The Chicago Bears Are Incredibly Pleased With Themselves

By Eamonn Brennan

Sunday night. Merely two nights ago. What were you doing? Were you watching “Entourage,” in which each main character continued to act exactly like they always do, and all plot was eschewed in the favor of hot girls on jet skis? Or maybe you watched “Mad Men,” the best show on television. (Even Chuck Klosterman thinks so.) Or that irrelevant show-thing where that British dude offended a bunch of virgins? Riveting!

Or maybe you, like so many others, saw what I saw — the superhuman Bears beat the living bejeesus out of the confused, scared little mamby-pambies called the Indianapolis Colts.

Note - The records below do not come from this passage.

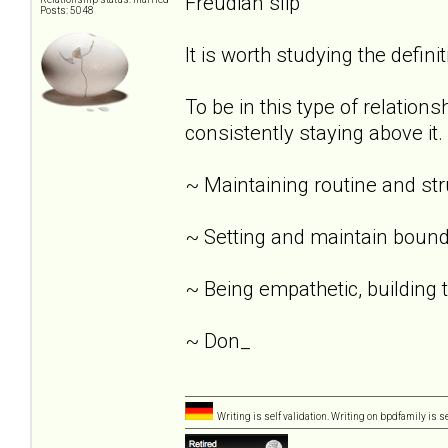
Freudian slip
Posts: 5048
It is worth studying the definit
To be in this type of relation
consistently staying above it.
~ Maintaining routine and st
~ Setting and maintain bound
~ Being empathetic, building tr
~ Don_
Writing is self validation. Writing on bpdfamily is s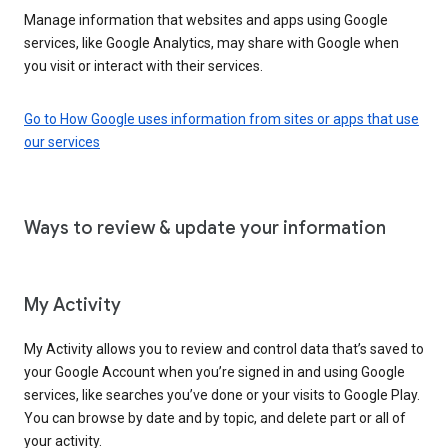
Manage information that websites and apps using Google
services, like Google Analytics, may share with Google when
you visit or interact with their services.
Go to How Google uses information from sites or apps that use
our services
Ways to review & update your information
My Activity
My Activity allows you to review and control data that’s saved to
your Google Account when you’re signed in and using Google
services, like searches you’ve done or your visits to Google Play.
You can browse by date and by topic, and delete part or all of
your activity.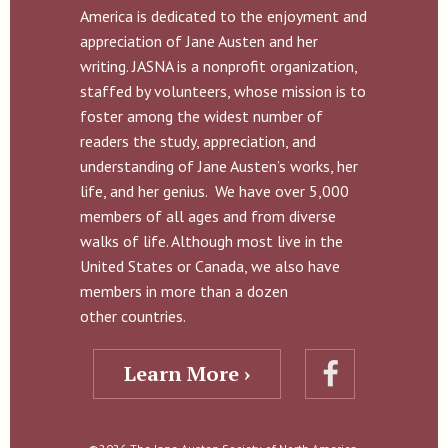
America is dedicated to the enjoyment and
appreciation of Jane Austen and her
writing. JASNA is a nonprofit organization,
staffed by volunteers, whose mission is to
foster among the widest number of
readers the study, appreciation, and
understanding of Jane Austen’s works, her
life, and her genius. We have over 5,000
members of all ages and from diverse
walks of life. Although most live in the
United States or Canada, we also have
members in more than a dozen
other countries.
Learn More ›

Let me check … yep. This really happened. I can’t stress that enough.

Of course, the Bears deserve to relish their victory. They played well. And they proved the “haterz” all wrong. Usually, a win is a win, and a team with high expectations goes back to business the next day. Not the Bears:

“Wrong, wrong, wrong,” Kreutz repeated, chuckling. He didn’t specify exactly what he was referring to. But then, he didn’t have to, did he? The persistent doubt perturbed the Bears. Tommie Harris, the subject of a column last week quoting an NFL doctor as saying Harris had the body of a 35-year-old, gave a hint at how much when he tapped my arm during an interview of another player. “Guess my 35-year-old knee held up today!” Harris snarled. “Y’all are not jumping on our bandwagon [now],” Harris said to nobody in particular. “It’s full.”

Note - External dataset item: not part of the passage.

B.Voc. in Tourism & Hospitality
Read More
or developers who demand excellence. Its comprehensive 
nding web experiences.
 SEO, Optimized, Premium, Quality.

Wheeee! One win! Let’s all freak out and gloat all day Monday and make David Haugh’s job even more unenviable! We’re 1-0! We’re 1-0!

Of course, Haugh bails the team out with the standard “we know it’s just one game” stuff from Kreutz later in the column, just before the Bears can play the underdog card for the bajillionth time:

As old and tired as the no-respect act feels to longtime observers, it works for the Bears. Doubt is fuel, especially for a defense full of proud veterans who felt disrespected. That foundation never formed a year ago, but the way the Bears tackled and pursued against the Colts illustrated an urgency missing during the Super Bowl hangover season.

For once, I just want the Bears to be good. And as part of that, I would like them to know they’re good, and to know the fans know they’re good, so that every time they beat a team with an injured quarterback they don’t think they shocked the world. I don’t ask for much.